* _Work instruction_:
From the entries below, extract every line that includes the word "hasta".

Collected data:

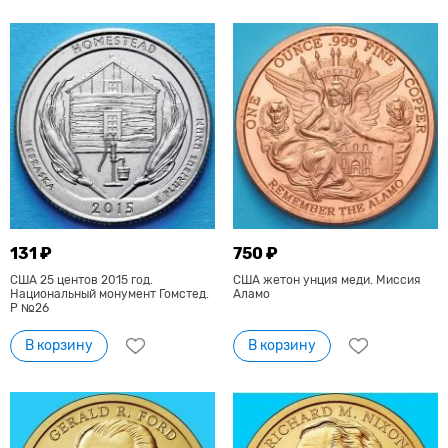
131 ₽
750 ₽
США 25 центов 2015 год.
США жетон унция меди. Миссия
Национальный монумент Гомстед.
Аламо
Р №26
В корзину
В корзину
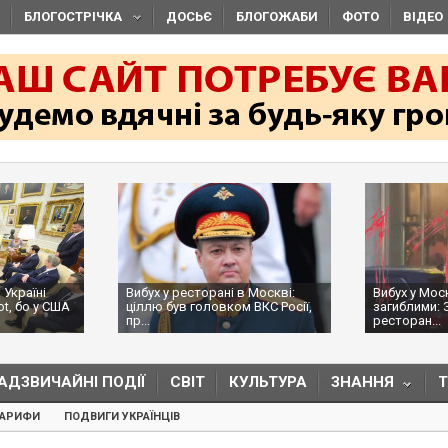
БЛОГОСТРІЧКА
ДОСЬЄ
БЛОГОЖАБИ
ФОТО
ВІДЕО
 Україні
Вибух у ресторані в Москві:
Вибух у Мос
ot, бо у США
ціллю був головком ВКС Росії,
загиблими: 
пр...
ресторан...
АДЗВИЧАЙНІ ПОДІЇ
СВІТ
КУЛЬТУРА
ЗНАННЯ
ТАРИФИ
ПОДВИГИ УКРАЇНЦІВ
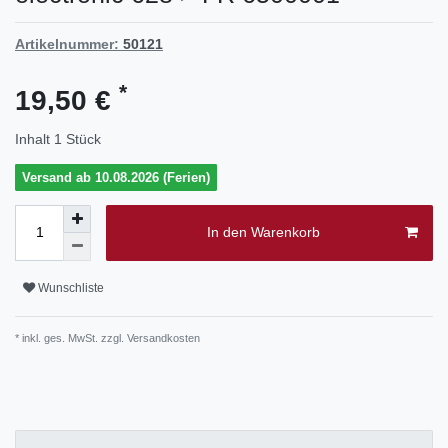
Artikelnummer:
50121
*
19,50 €
Inhalt
1
Stück
Versand ab 10.08.2026 (Ferien)
In den Warenkorb
Wunschliste
* inkl. ges. MwSt. zzgl.
Versandkosten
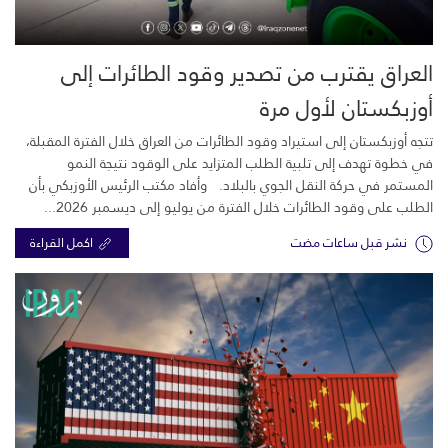
العراق يقترب من تصدير وقود الطائرات إلى
أوزبكستان لأول مرة
تتجه أوزبكستان إلى استيراد وقود الطائرات من العراق خلال الفترة المقبلة،
في خطوة تهدف إلى تلبية الطلب المتزايد على الوقود نتيجة النمو
المستمر في حركة النقل الجوي بالبلاد. وأفاد مكتب الرئيس الأوزبكي بأن
الطلب على وقود الطائرات خلال الفترة من يوليو إلى ديسمبر 2026...
نشر قبل ساعات مضت
اكمل القراءة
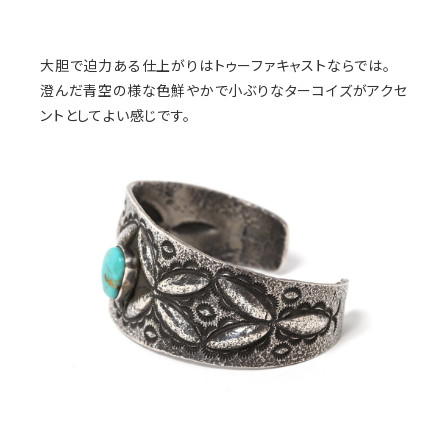
大胆で迫力ある仕上がりはトゥーファキャストならでは。
澄んだ青空の様な色鮮やかで小ぶりなターコイズがアクセ
ントとしてよい感じです。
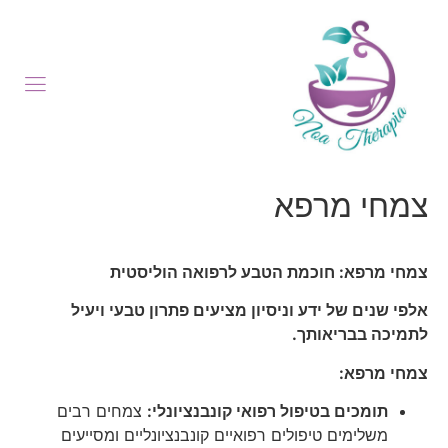
צמחי מרפא
צמחי מרפא: חוכמת הטבע לרפואה הוליסטית
אלפי שנים של ידע וניסיון מציעים פתרון טבעי ויעיל
לתמיכה בבריאותך.
צמחי מרפא:
תומכים בטיפול רפואי קונבנציונלי:
צמחים רבים
משלימים טיפולים רפואיים קונבנציונליים ומסייעים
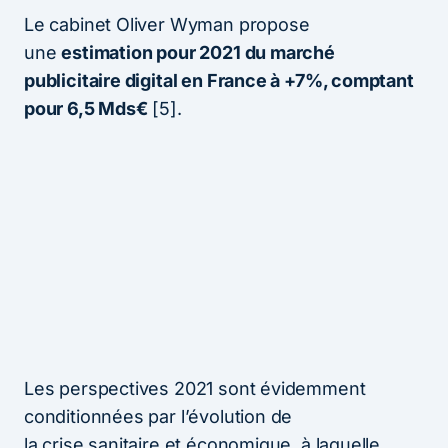
Le cabinet Oliver Wyman propose
une
estimation pour 2021 du marché
publicitaire digital en France à +7%, comptant
pour 6,5 Mds€
[5].
Les perspectives 2021 sont évidemment
conditionnées par l’évolution de
la crise sanitaire et économique, à laquelle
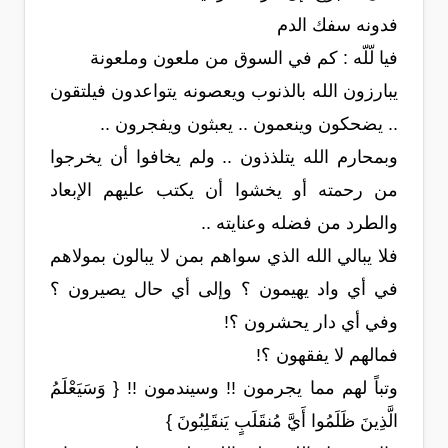
فدونه سفك الدم
فيا لّلّه : كم في السوق من ملعون وملعونة
يبارزون الله بالذنوب ويعصونه يتواعدون فيلتقون
.. يضحكون وينعمون .. يعبثون ويفجرون ..
وبمحارم الله يتلذذون .. ولم يخافوا أن يخرجوا
من رحمته أو يخشوا أن يكتب عليهم الإبعاد
والطرد من فضله وعنايته ..
فلا يبالي الله الذي سواهم بمن لا يبالون بمولاهم
في أي واد يهيمون ؟ وإلى أي حال يصيرون ؟
وفي أي دار يحشرون ؟!
فمالهم لا يفقهون ؟!
وتباً لهم مما يجرمون !! وسيندمون !! { وَسَيَعْلَمُ
الَّذِينَ ظَلَمُوا أَيَّ مُنقَلَبٍ يَنقَلِبُونَ }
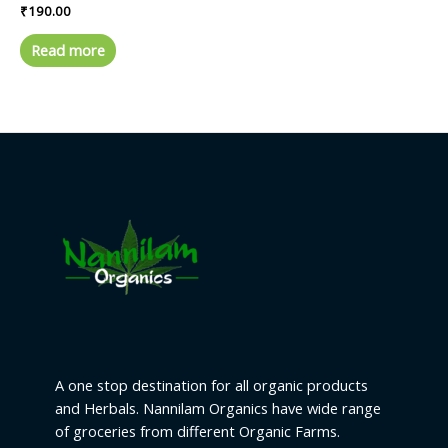
Rated
₹
190.00
0
out
of
Read more
5
A one stop destination for all organic products
and Herbals. Nannilam Organics have wide range
of groceries from different Organic Farms.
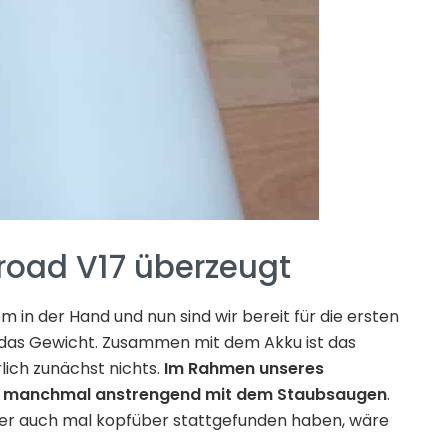
droad V17 überzeugt
 in der Hand und nun sind wir bereit für die ersten
 ist das Gewicht. Zusammen mit dem Akku ist das
lich zunächst nichts.
Im Rahmen unseres
on manchmal anstrengend mit dem Staubsaugen
.
der auch mal kopfüber stattgefunden haben, wäre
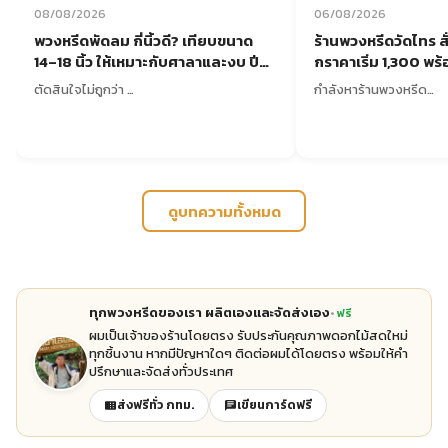
08/08/2026
06/08/2026
พวงหรีดพัดลม กี่นิ้วดี? เทียบขนาด
ร้านพวงหรีดวัดไทร สั่
14–18 นิ้ว ให้เหมาะกับศาลาและงบ ปี
กราคาเริ่ม 1,300 พร้อม
2569
ตัดสินใจไม่ถูกว่า …
กำลังหาร้านพวงหรีด…
ดูบทความทั้งหมด
ทุกพวงหรีดของเรา ผลิตเองและจัดส่งเอง
ฟรี
ผมเป็นเจ้าของร้านโดยตรง รับประกันคุณภาพดอกไม้สดใหม่
ทุกชิ้นงาน หากมีปัญหาใดๆ ติดต่อผมได้โดยตรง พร้อมให้คำ
ปรึกษาและจัดส่งทั่วประเทศ
ส่งฟรีทั่ว กทม.
เขียนการ์ดฟรี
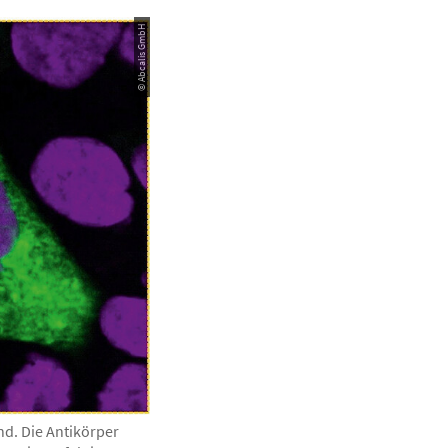
© Abcalis GmbH
nd. Die Antikörper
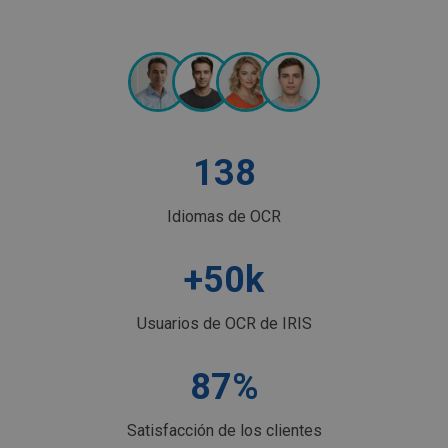
138
Idiomas de OCR
+
50
k
Usuarios de OCR de IRIS
87
%
Satisfacción de los clientes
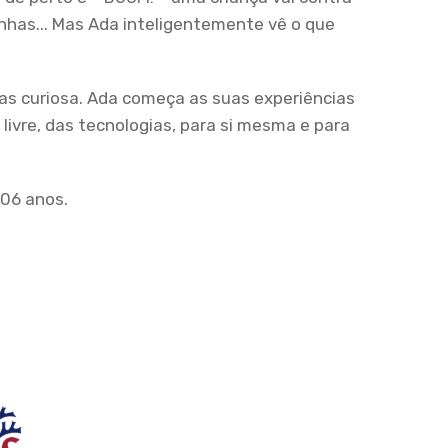
nhas... Mas Ada inteligentemente vê o que
as curiosa. Ada começa as suas experiências
ivre, das tecnologias, para si mesma e para
106 anos.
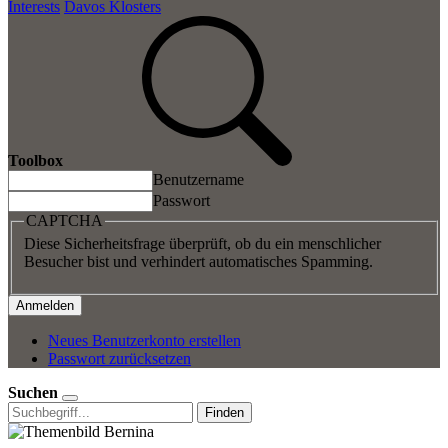
Interests
Davos Klosters
Toolbox
Benutzername
Passwort
CAPTCHA
Diese Sicherheitsfrage überprüft, ob du ein menschlicher
Besucher bist und verhindert automatisches Spamming.
Neues Benutzerkonto erstellen
Passwort zurücksetzen
Suchen
Finden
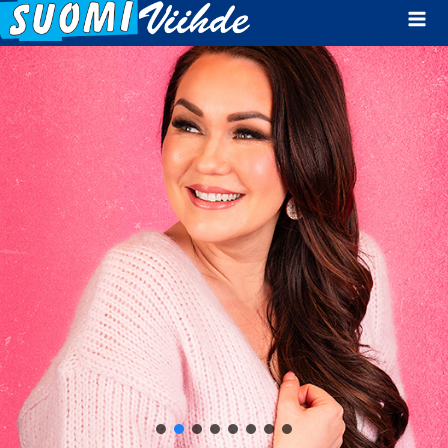
Mai
Men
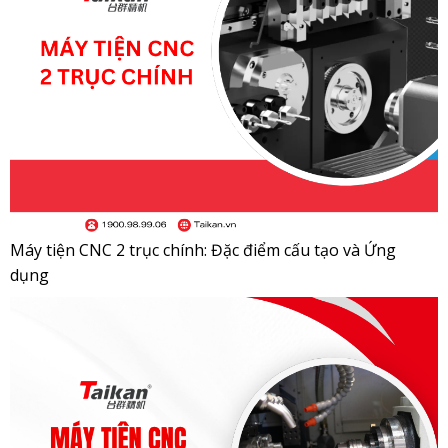
Máy tiện CNC 2 trục chính: Đặc điểm cấu tạo và Ứng
dụng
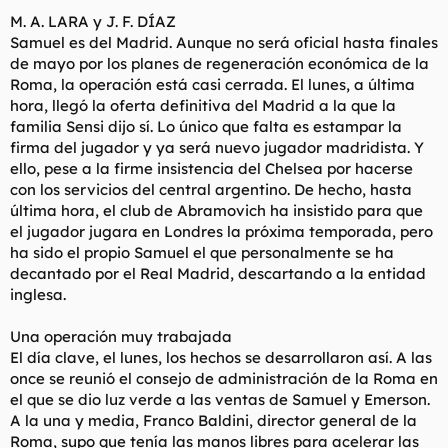
t
o
M. A. LARA y J. F. DÍAZ
e
Samuel es del Madrid. Aunque no será oficial hasta finales
m
a
de mayo por los planes de regeneración económica de la
Roma, la operación está casi cerrada. El lunes, a última
hora, llegó la oferta definitiva del Madrid a la que la
familia Sensi dijo sí. Lo único que falta es estampar la
firma del jugador y ya será nuevo jugador madridista. Y
ello, pese a la firme insistencia del Chelsea por hacerse
con los servicios del central argentino. De hecho, hasta
última hora, el club de Abramovich ha insistido para que
el jugador jugara en Londres la próxima temporada, pero
ha sido el propio Samuel el que personalmente se ha
decantado por el Real Madrid, descartando a la entidad
inglesa.
Una operación muy trabajada
El día clave, el lunes, los hechos se desarrollaron así. A las
once se reunió el consejo de administración de la Roma en
el que se dio luz verde a las ventas de Samuel y Emerson.
A la una y media, Franco Baldini, director general de la
Roma, supo que tenía las manos libres para acelerar las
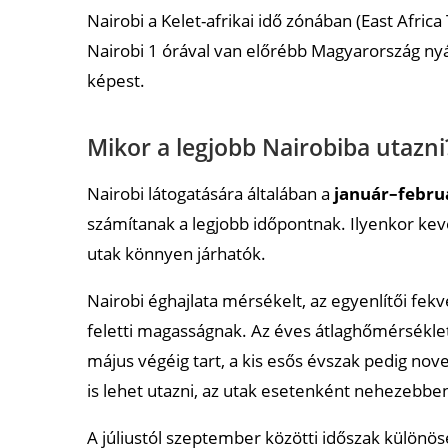
Mik a kötelező látnivalók Nairobiban?
Nairobi a Kelet-afrikai idő zónában (East Africa
Nairobi 1 órával van előrébb Magyarország nyár
Melyek a legnépszerűbb ételek és italok Nairob
képest.
Milyen fontos ünnepek és fesztiválok vannak Na
Ajánlott cikkek
Mikor a legjobb Nairobiba utazni
Nairobi látogatására általában a
január–febru
számítanak a legjobb időpontnak. Ilyenkor kevé
utak könnyen járhatók.
Nairobi éghajlata mérsékelt, az egyenlítői fe
feletti magasságnak. Az éves átlaghőmérséklet
május végéig tart, a kis esős évszak pedig n
is lehet utazni, az utak esetenként nehezebben 
A júliustól szeptember közötti időszak különö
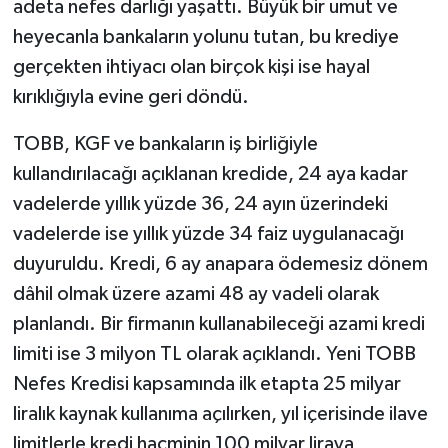
adeta nefes darlığı yaşattı. Büyük bir umut ve
heyecanla bankaların yolunu tutan, bu krediye
gerçekten ihtiyacı olan birçok kişi ise hayal
kırıklığıyla evine geri döndü.
TOBB, KGF ve bankaların iş birliğiyle
kullandırılacağı açıklanan kredide, 24 aya kadar
vadelerde yıllık yüzde 36, 24 ayın üzerindeki
vadelerde ise yıllık yüzde 34 faiz uygulanacağı
duyuruldu. Kredi, 6 ay anapara ödemesiz dönem
dâhil olmak üzere azami 48 ay vadeli olarak
planlandı. Bir firmanın kullanabileceği azami kredi
limiti ise 3 milyon TL olarak açıklandı. Yeni TOBB
Nefes Kredisi kapsamında ilk etapta 25 milyar
liralık kaynak kullanıma açılırken, yıl içerisinde ilave
limitlerle kredi hacminin 100 milyar liraya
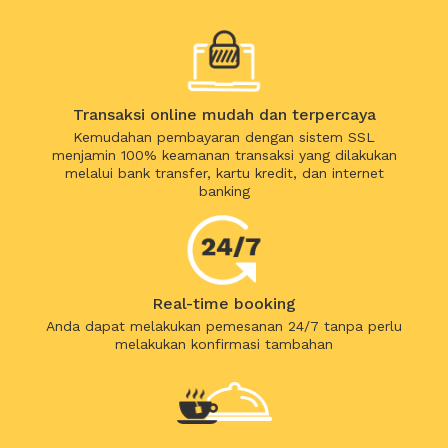
Transaksi online mudah dan terpercaya
Kemudahan pembayaran dengan sistem SSL
menjamin 100% keamanan transaksi yang dilakukan
melalui bank transfer, kartu kredit, dan internet
banking
Real-time booking
Anda dapat melakukan pemesanan 24/7 tanpa perlu
melakukan konfirmasi tambahan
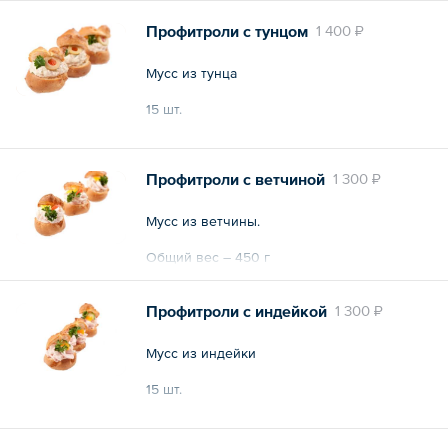
Профитроли с тунцом
1 400 ₽
Мусс из тунца
15 шт.
Общий вес – 450 г
Профитроли с ветчиной
1 300 ₽
Мусс из ветчины.
Общий вес – 450 г
Профитроли с индейкой
1 300 ₽
Мусс из индейки
15 шт.
Общий вес – 450 г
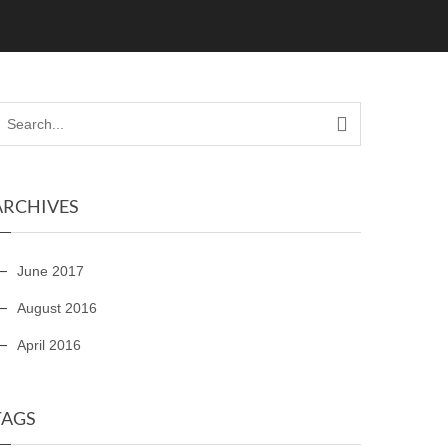
ARCHIVES
June 2017
August 2016
April 2016
TAGS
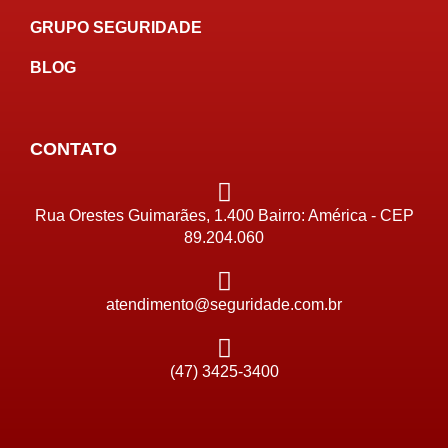
GRUPO SEGURIDADE
BLOG
CONTATO
Rua Orestes Guimarães, 1.400 Bairro: América - CEP
89.204.060
atendimento@seguridade.com.br
(47) 3425-3400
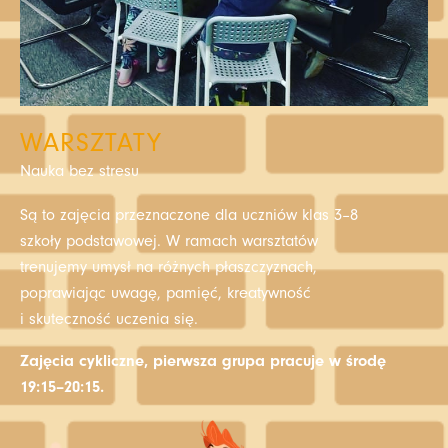
WARSZTATY
Nauka bez stresu
Są to zajęcia przeznaczone dla uczniów klas 3–8
szkoły podstawowej. W ramach warsztatów
trenujemy umysł na różnych płaszczyznach,
poprawiając uwagę, pamięć, kreatywność
i skuteczność uczenia się.
Zajęcia cykliczne, pierwsza grupa pracuje w środę
19:15–20:15.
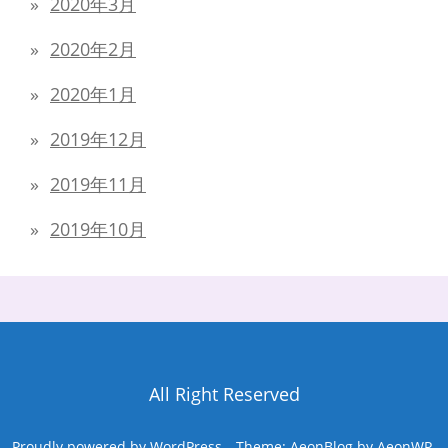
2020年3月
2020年2月
2020年1月
2019年12月
2019年11月
2019年10月
All Right Reserved
Proudly powered by WordPress
Theme: AeonBlog by
AeonWP
.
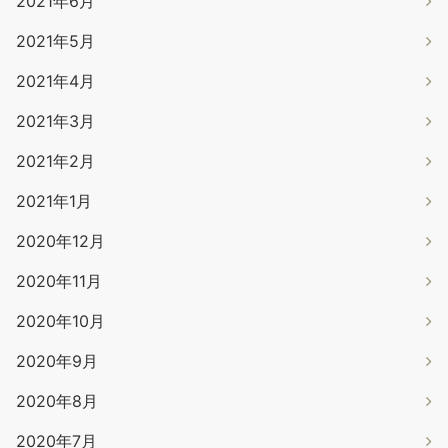
2021年6月
2021年5月
2021年4月
2021年3月
2021年2月
2021年1月
2020年12月
2020年11月
2020年10月
2020年9月
2020年8月
2020年7月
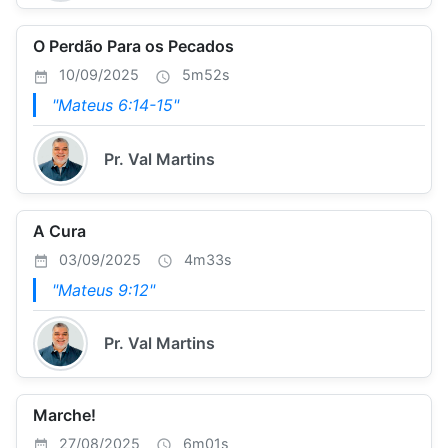
O Perdão Para os Pecados
10/09/2025
5m52s
"Mateus 6:14-15"
Pr. Val Martins
A Cura
03/09/2025
4m33s
"Mateus 9:12"
Pr. Val Martins
Marche!
27/08/2025
6m01s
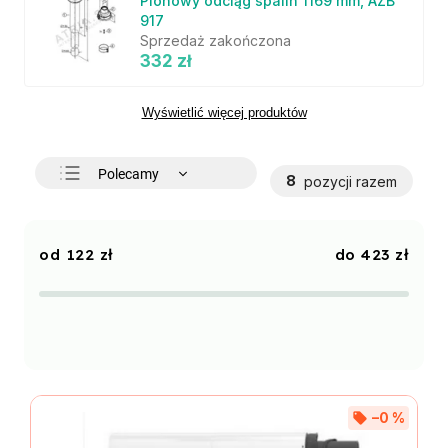
Pionowy odciąg spalin 1169 mm, AZB
917
Sprzedaż zakończona
332 zł
Wyświetlić więcej produktów
Polecamy
8
pozycji razem
Najtańsze
Najdroższe
122
zł
423
zł
Najczęściej sprzedawane
Alfabetycznie
–0 %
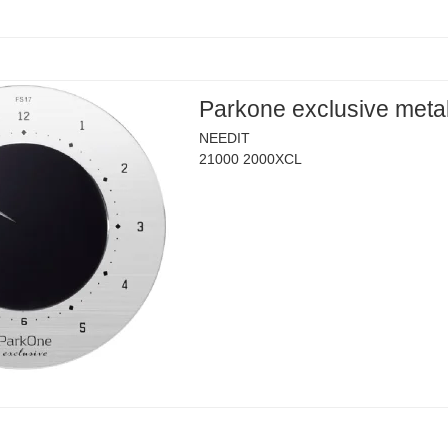
Parkone exclusive meta
NEEDIT
21000 2000XCL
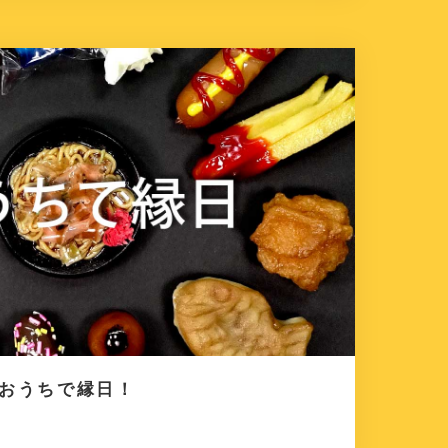
もおうちで縁日！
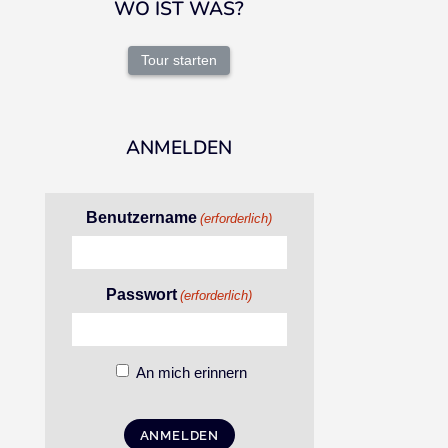
WO IST WAS?
Tour starten
ANMELDEN
Benutzername
(erforderlich)
Passwort
(erforderlich)
An mich erinnern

* _Exercise result_:
Samuel es del Madrid. Aunque no será oficial hasta finales
con los servicios del central argentino. De hecho, hasta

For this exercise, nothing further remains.